Worker’s Compensation: Opt Out in Wisconsin?

By
November 4, 2016

In 2014 Oklahoma enacted a radical change to its workers’ compensation statute, and on September 13, 2016, the Oklahoma Supreme Court held that it violates the state constitution. The case is Dillard’s, Inc. v. Vasquez, 2016 OK 89. Some version of the Oklahoma legislative plan might be considered by the Wisconsin Legislature. This article explores the structure of what the Oklahoma Supreme Court majority opinion termed the “Opt Out Act.”

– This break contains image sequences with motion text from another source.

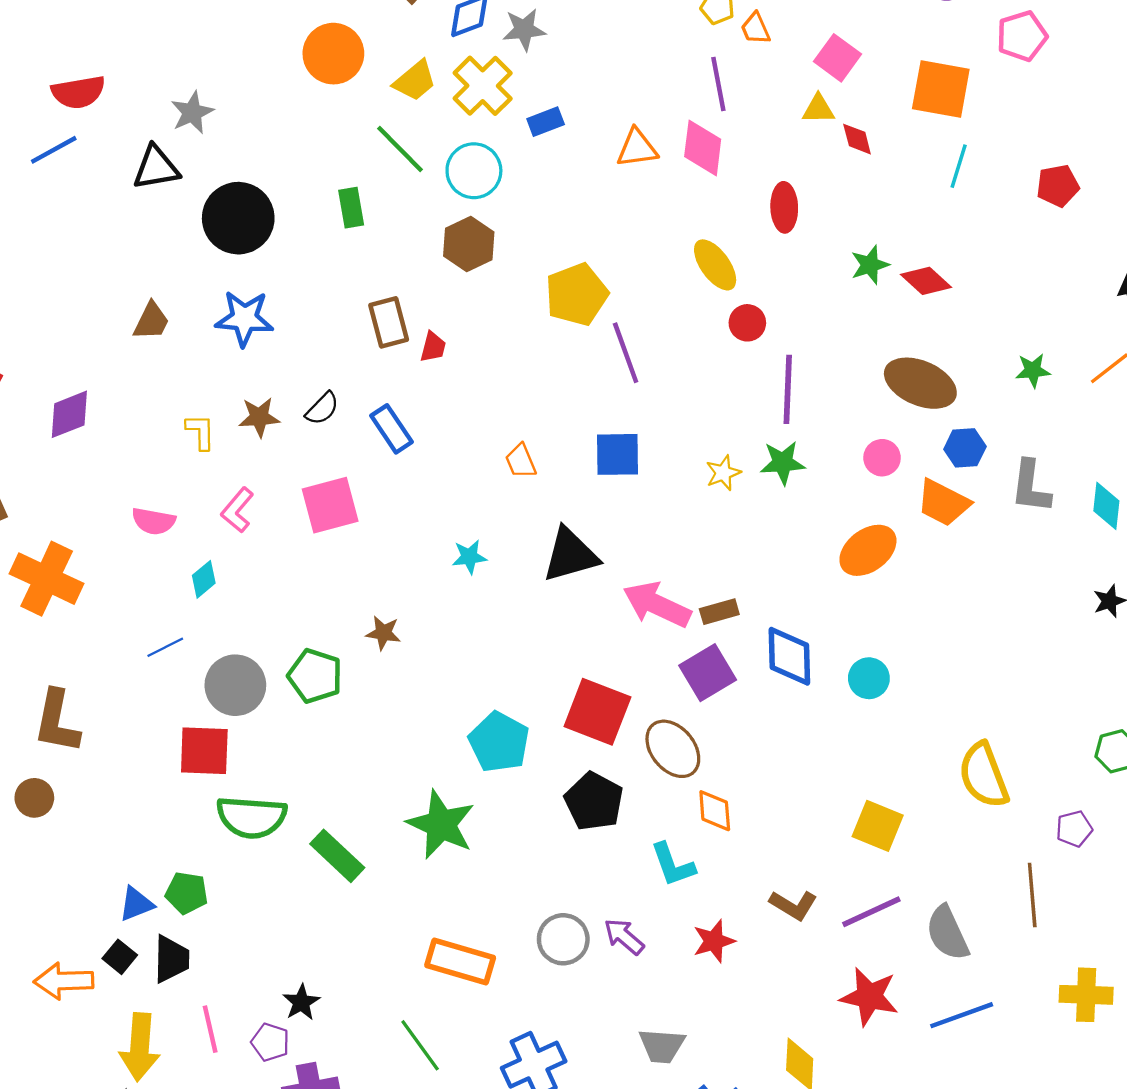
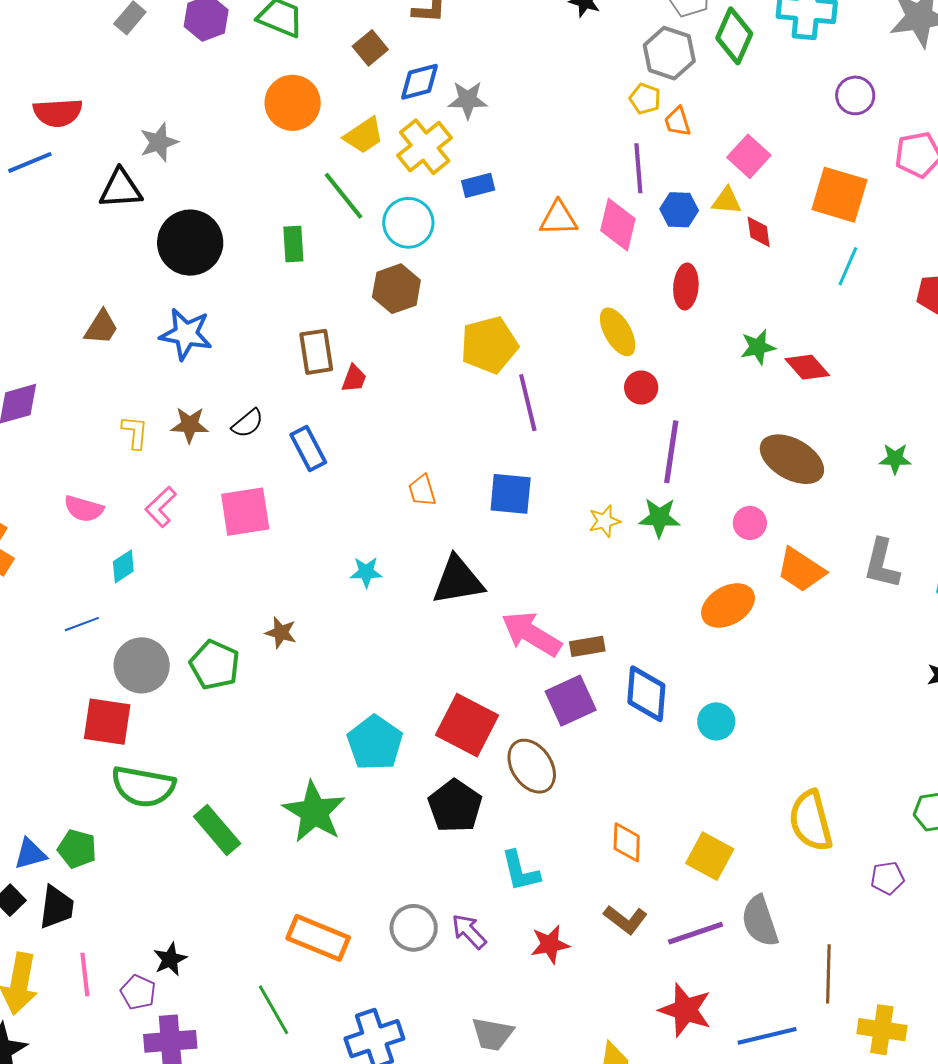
blue hexagon: (965, 448) -> (679, 210), moved
orange diamond: (715, 811) -> (627, 842), moved
brown line: (1032, 895) -> (828, 974), moved
gray semicircle: (947, 933) -> (760, 921), moved

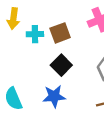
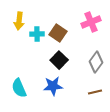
brown square: (60, 33) -> (58, 33), turned -36

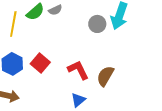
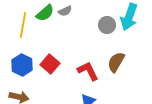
brown semicircle: (105, 76) -> (116, 62), moved

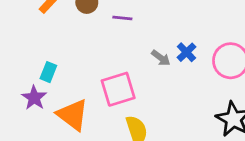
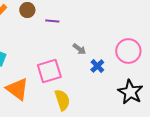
blue cross: (186, 52) -> (97, 66), moved

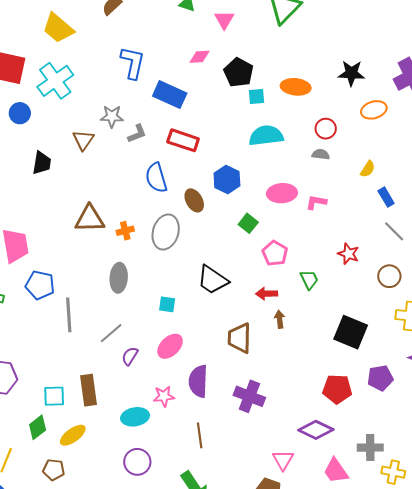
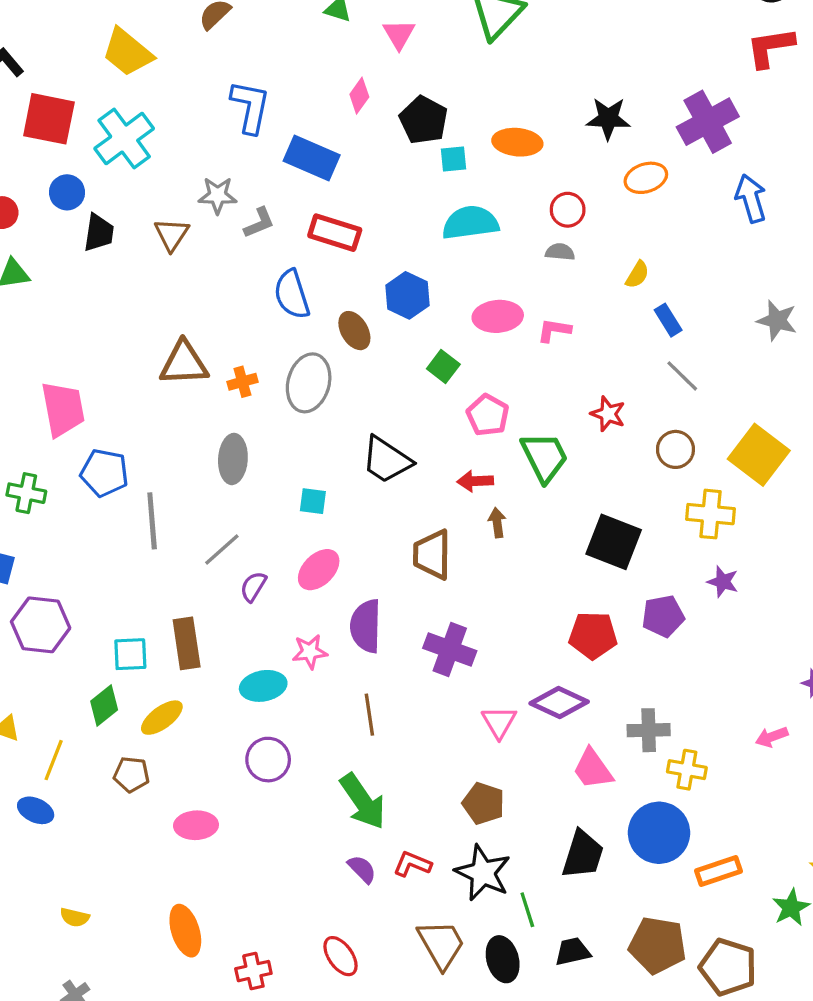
pink diamond: (199, 57) -> (359, 96), turned -50
black trapezoid: (42, 163) -> (99, 233), moved
green trapezoid: (309, 280) -> (545, 457), size x1.6
pink triangle: (283, 460) -> (499, 722), moved

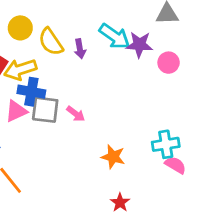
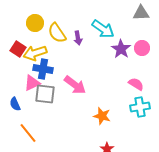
purple star: (139, 45) -> (121, 49), moved, turned 30
gray square: (45, 110) -> (45, 94), moved
pink arrow: (76, 114) -> (75, 85), size x1.6
pink semicircle: (175, 165) -> (136, 84), moved

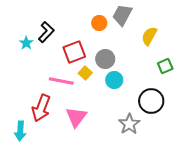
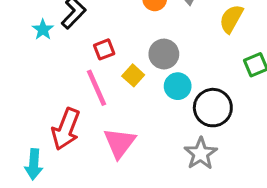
red square: (74, 52) -> (104, 49), moved, size x0.6
pink line: (61, 81) -> (96, 88), turned 55
black circle: (151, 101) -> (213, 108), moved

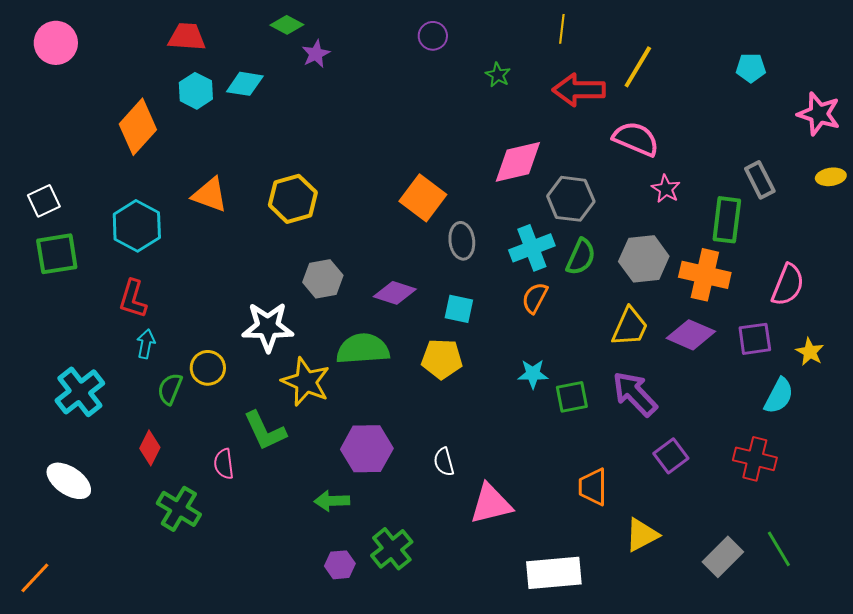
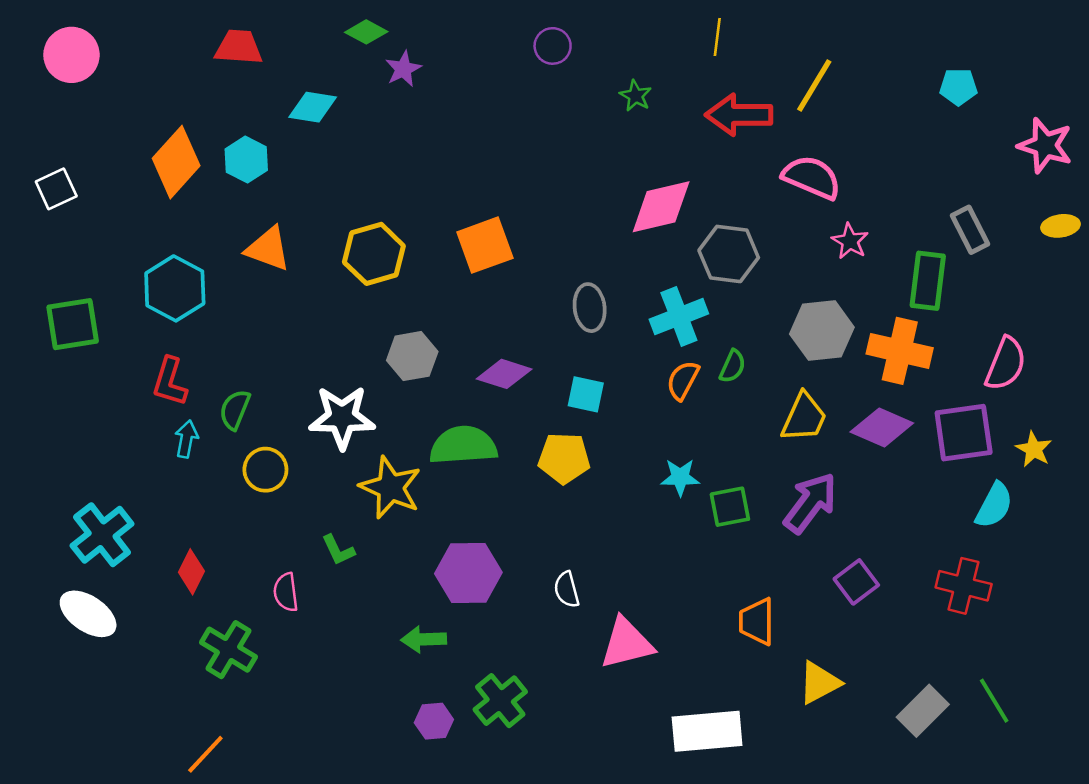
cyan hexagon: (196, 91) -> (246, 160), moved
orange square: (423, 198) -> (485, 245), moved, turned 33
white square: (44, 201) -> (56, 189), moved
green semicircle: (581, 257) -> (733, 366), moved, size x0.7
purple square: (755, 339) -> (964, 433), size x1.4
green semicircle: (170, 389) -> (235, 410), moved
cyan cross: (80, 392) -> (102, 535), moved
purple arrow: (635, 394) -> (810, 503), turned 81
green L-shape: (265, 431) -> (338, 550), size x0.6
orange line: (35, 578) -> (205, 754), moved

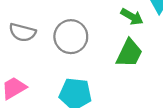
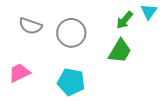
green arrow: (132, 17) -> (125, 20), turned 96

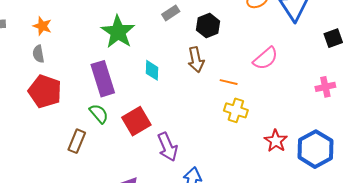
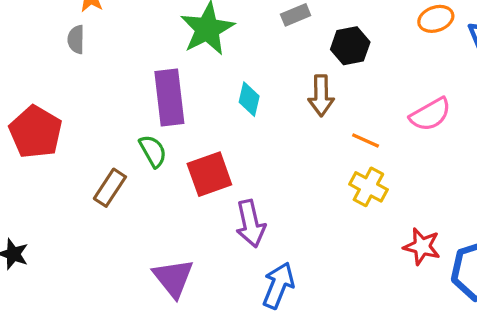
red pentagon: (45, 91) -> (36, 132), moved
red star: (276, 141) -> (422, 246), turned -30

Oklahoma enacted a dual workers’ compensation scheme on February 1, 2014. In doing so, the legislature repackaged its long-standing traditional workers’ compensation program to become known as the “Administrative Workers’ Compensation Act” (AWCA) and created the “Oklahoma Employee Injury Benefit Act” (referred to in the majority opinion as the “Opt Out Act” and in the main concurring opinion as the “OEIBA”). Whereas the AWAC is a traditional statutory workers’ compensation act, the Opt Out Act is an employee welfare benefit plan operated under the Employee Retirement Income Security Act of 1974 (ERISA). Under the new law Oklahoma employers were required to select one or the other. Opting out of workers’ compensation entirely was not allowed.

Generally speaking, self-funded employee welfare benefit plans under ERISA are devised so as to vest the plan sponsor with maximum discretion to establish what benefits may be eligible for award. Claims administrators are sometimes appointed to review claims submitted by the beneficiary, here, the injured worker, although in some cases the employer is the claims administrator. The “hearing” is typically a paper review, not a contested case with adverse testimony. Likewise, appeals are usually a paper review. Decisions of the appeal adjudicator are final and binding. Judicial review in state or federal court is subject to narrow review on the paper record established during the claims process with deference to the plan sponsor’s decisions. ERISA, a federal statute, preempts state laws that govern such benefits, except for those state laws enacted solely to provide workers’ compensation benefits.

Oklahoma’s Opt Out Act required certain benefit levels for work-related injuries to meet or exceed the same levels as those in the AWCA. In other words, items such as temporary total disability rates and permanent partial disability percentages under the Opt Out Act must meet or exceed those of the AWCA. The critical provision which was held to be unconstitutional provided, however, that no other provision of the AWCA defining covered injuries, medical management, dispute resolution or other process, funding, notices or penalties shall apply unless the plan sponsor expressly chose to do so. Moreover, all employers in Oklahoma under the AWCA and the Opt Out Act retained the full protection of the exclusive remedy of workers’ compensation under the dual scheme.

A Dillard’s, Inc. employee, Jonnie Yvonne Vasquez, injured her neck and shoulder while lifting a shoe box in a Dillard’s department store in the fall of 2014. Dillard’s, Inc. had selected the Opt Out Act, and it denied her claim. Ms. Vasquez sought relief before the Oklahoma Workers’ Compensation Commission. Dillard’s, Inc. attempted to remove the matter to federal district court, but the federal judge, having found that the Opt Out Act is not pre-empted by ERISA because it is a workers’ compensation statute, sent the case back to the Oklahoma Commission. The Oklahoma Commission ruled that the Opt Out Act violates Oklahoma’s constitutional prohibition against “special laws.” Dillard’s, Inc. appealed to the Oklahoma Supreme Court, which affirmed the Commission’s ruling.

The court found that the dual system creates two classes of employees, those who have work-related injuries or conditions whose employers selected statutory worker’s compensation benefits and those whose employers chose the Opt Out Act. “The core provision of the Opt Out Act . . . creates impermissible, unequal, and disparate treatment of a select group of injured workers. Therefore, we hold that the Oklahoma Employee Injury Benefit Act . . . is an unconstitutional special law under the Oklahoma Constitution . . .” (internal citations omitted).

We understand that bills to establish similar opt out schemes have been introduced in Tennessee and South Carolina. The lobbyist for opt out plans is said to be the Association for Responsible Alternatives to Workers’ Compensation (ARAWC). It is said that ARAWC has met with elected officials in the Wisconsin Legislature.